“No!” I yelled.
The power hit Abbi hard enough, she slammed into the wall behind her.
It was a second, less than that, but the god’s grip on my hand loosened.
Beneath my cuff, the letter opener slipped, the sharp edge hot, pushing against the thin skin over my vein like a lick of flame, a promise. Gold. My vision flared with gold.
The same gold that had filled the place where I met Death.
The same gold that sparkled in Lula’s eyes.
The same gold as the letter opener that was much, much more than a letter opener.
It was magic. It was power. It was changed by Death. And it was mine.
I shifted my wrist and the edge of the blade nicked my skin.
It was just a scratch. No deeper than a paper cut.
Just enough to let the magic know me, as it had known Death.
Gold, silver, copper, and black filled my mind, my nostrils, my mouth. Rich, slick, hot magic poured into me.
My hand had stalled above the book. I could feel the power radiating from it, drawing me in.
It would be easy to grab the book. Use that power against the god.
But Eunice had told me to choose the reed over the book. She’d said it was important. Vital I do so. I had no damn idea how to get the reed away from Mad Mat.
Abbi struggled up to her feet. “I called him!” she shouted, one fist on her hip, the other thrust straight out, a tiny silver dime pinched in her fingers. “He’s coming for you.”
Mat turned his full attention to her. “You threaten me?” he hissed. “Run, rabbit.” The Mat mask twisted into a horror of teeth and tentacles and eyes. “Run.” He took a step her way.
I slipped the dagger into my palm and lunged.
In one swift movement, I plunged the weapon into his neck.
Mad Mat screamed, spinning to strike me, his other hand clawing at the dagger. I ducked the god’s hit, shoved in closer, wrestling the mouthpiece out of his hand. But he was strong. Much stronger than me.

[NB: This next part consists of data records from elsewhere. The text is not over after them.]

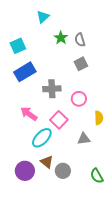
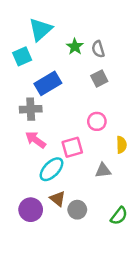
cyan triangle: (43, 17) -> (40, 29), moved, size x1.5
blue rectangle: (25, 72) -> (48, 83), moved
gray cross: (52, 89) -> (31, 109), moved
pink square: (59, 120) -> (72, 147), turned 30
green semicircle: (97, 176) -> (119, 216), turned -112

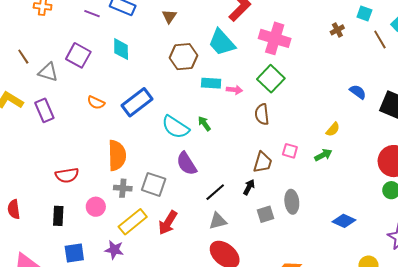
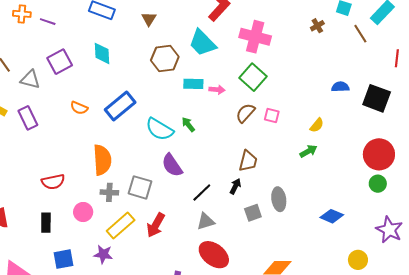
purple line: (92, 14) -> (48, 22), moved
purple square: (78, 55) -> (60, 62), turned 35
blue semicircle: (358, 92) -> (340, 87), turned -36
brown semicircle: (262, 114) -> (245, 113), turned 50
pink square: (290, 151) -> (272, 115), moved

My grip on the mouthpiece slipped.
The room rocked, earthquake rattling the heavens, the earth heaving in great sideways jerks and drops. The god reeled backward, and I wrested the reed away.
Walls crumbled, wood and brick and mortar pouring down. Magic crashed and screeched into a sea of sound below us, above us, everywhere, deafening. The house was coming down. Everything was coming down.
Lula was under the floor. I had to free her before we were buried alive. I stumbled backward, losing my feet.
Darkness swallowed the room, then cleared just enough I saw Abbi crouching next to Lorde. “He’s coming! He’s coming. Faster, Brogan. We have to dig faster!” She dug at the floorboards with Lorde, trying to pry them loose.
I pushed up to my knees, my head ringing. The blackness flashed with panther eyes—Hado’s eyes—as he stood between us and the screaming god, hiding us in darkness.
The god might not see us, but I could see him. Mad Mat flickered in and out of focus, the dagger wedged deep in his throat. His face twisted, warped, and melted, teeth chewing through the illusion, tentacles lashing.
The face warped again, female and furious, blood-red lips chanting words that hammered like an avalanche.
I stowed the reed in my pocket and crawled to Abbi and Lorde. Lorde had been digging non-stop, her thick, strong claws tearing through the wood, leaving deep gouges. She’d dug hard enough, one of the boards was broken.
I eased her back from the space and grabbed the board’s rough edges, prying upward.